Alan is a Schusterman/Josey Professor at the University of Oklahoma. He is a Wexner Foundation faculty member and the author, most recently, of The Making of the Modern Jewish Bible (Rowman & Littlefield, 2011).  He can be reached at alevenson@ou.edu.

Teaching modern Jewish history for close to thirty years, most of that time to Jewish adults, I have often been confronted by the presumption that we are inferior to our predecessors, what I call the “Anatevka Syndrome.”  Basically, this syndrome maintains that, controlling for Cossacks, things used to be better. When I challenge students to consider how much better Jewish professional, residential and legal status are in democratic societies, the fallback position becomes: well, maybe modernity is better for individual Jews, but worse for the Jewish community. I retort that in modern times we succeeded in establishing a state in our homeland and learned to lobby for Jewish causes in countries where we are a minority; created well-organized agencies for philanthropy and self-defense; an international press and other means of communication, and so on. The rejoinder to that is usually: but at least “back then” we were all observant and learned. Without entering into that claim, which does have merit, I take exception to the implication that the modern era has been intellectually sterile. To take one counter-intuitive example, I offer the creation of the modern Jewish Bible.
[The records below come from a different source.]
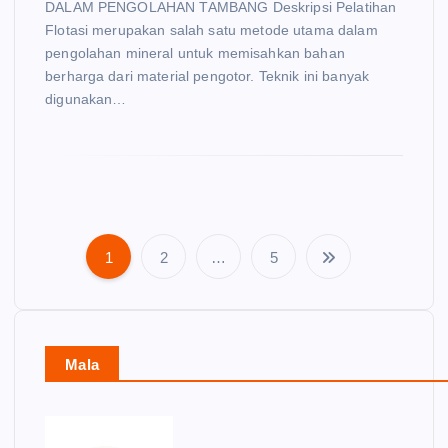
DALAM PENGOLAHAN TAMBANG Deskripsi Pelatihan
Flotasi merupakan salah satu metode utama dalam
pengolahan mineral untuk memisahkan bahan
berharga dari material pengotor. Teknik ini banyak
digunakan…
1
2
…
5
P
o
s
Mala
t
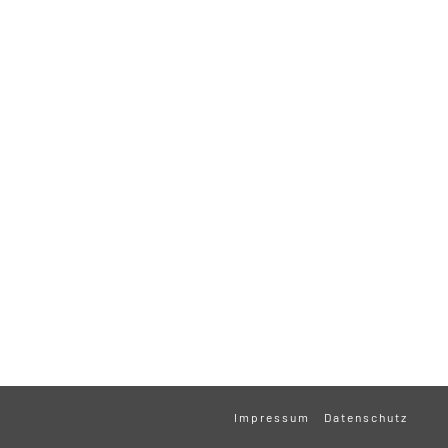
Impressum
Datenschutz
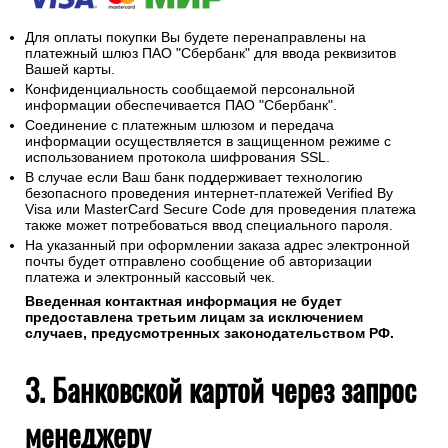
Для оплаты покупки Вы будете перенаправлены на
платежный шлюз ПАО "Сбербанк" для ввода реквизитов
Вашей карты.
Конфиденциальность сообщаемой персональной
информации обеспечивается ПАО "Сбербанк".
Соединение с платежным шлюзом и передача
информации осуществляется в защищенном режиме с
использованием протокола шифрования SSL.
В случае если Ваш банк поддерживает технологию
безопасного проведения интернет-платежей Verified By
Visa или MasterCard Secure Code для проведения платежа
также может потребоваться ввод специального пароля.
На указанный при оформлении заказа адрес электронной
почты будет отправлено сообщение об авторизации
платежа и электронный кассовый чек.
Введенная контактная информация не будет
предоставлена третьим лицам за исключением
случаев, предусмотренных законодательством РФ.
3. Банковской картой через запрос
менеджеру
Most scholars agree that Ancient Israel had no Bible if we mean a ‘Book of Books’ that guided society, provided ethics and halachah, and served as the basic educational text. That status for the Tanach probably developed in the Persian period and later. Moreover, almost as soon the process of canonization gave the Bible that status – it got subordinated in practice, though never in theory, to the ever-expanding library of rabbinic literature, above all, Talmud. In Midrash and in the Middle Ages, Jewish Bible commentary flourished, but rarely occupied the central place in Jewish intellectual life.
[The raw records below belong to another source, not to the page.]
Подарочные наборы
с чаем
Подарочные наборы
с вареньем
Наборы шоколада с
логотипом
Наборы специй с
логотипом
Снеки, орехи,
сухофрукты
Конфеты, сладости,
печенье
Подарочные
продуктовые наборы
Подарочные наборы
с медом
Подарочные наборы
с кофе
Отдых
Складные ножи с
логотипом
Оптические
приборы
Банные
With Moses Mendelssohn’s epochal Bible translation the comeback began, fueling dozens of efforts at translation and commentary among German Jews, a community still caricatured as ‘more German than Jewish’.  The comeback took a giant leap forward as early Zionist thinkers such as Ahad Haam gave the Bible new life as national history, literature and politics. Israel’s founders, starting with David Ben Gurion, continued this trend.  And in America, the so-called ‘impure land’ where Judaism could never thrive?  A glance at the Jewish Publication Society catalogue tells the story – American Jews, like Americans in general, appear to be insatiable Bible-buyers. Even Harry Potter runs a distant second.
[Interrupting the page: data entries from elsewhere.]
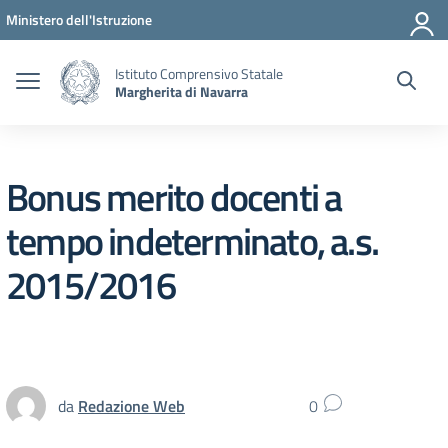
Vai ai contenuti
Vai al menu di navigazione
Vai al footer
Ministero dell'Istruzione
Istituto Comprensivo Statale
Margherita di Navarra
Bonus merito docenti a
tempo indeterminato, a.s.
2015/2016
da
Redazione Web
0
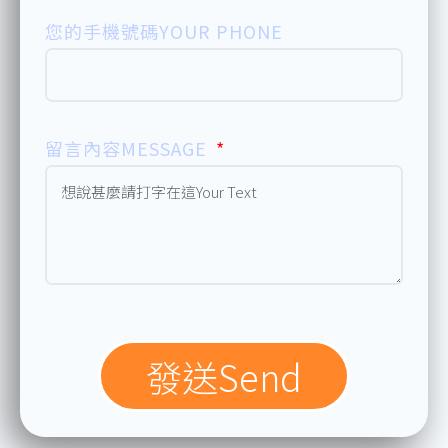
您的手機號碼YOUR PHONE
留言內容MESSAGE
發送send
The role of the Bible in Israeli education has been questioned, but “Tanakh” remains a mandatory subject. The archaeology craze that fuelled the Israeli search for roots in the 1930s-1960s has waned, but a slew of boutique Bible-zoos, Bible-museums, Bible-experiences have taken its place. More truly secular authors than the early Zionists (think Meir Shalev or Yair Lapid) have given biblical narratives a fresh life and thousands tune-in to Dov Elboim on Tanach on TV. Since 1967 the Bible has been especially important within the nationalist Orthodox. The annual Bible learn-in at Alon Shvut attracts more students than ever studied at the Volozhin Yeshiva — and that would be true even if we counted only the males. 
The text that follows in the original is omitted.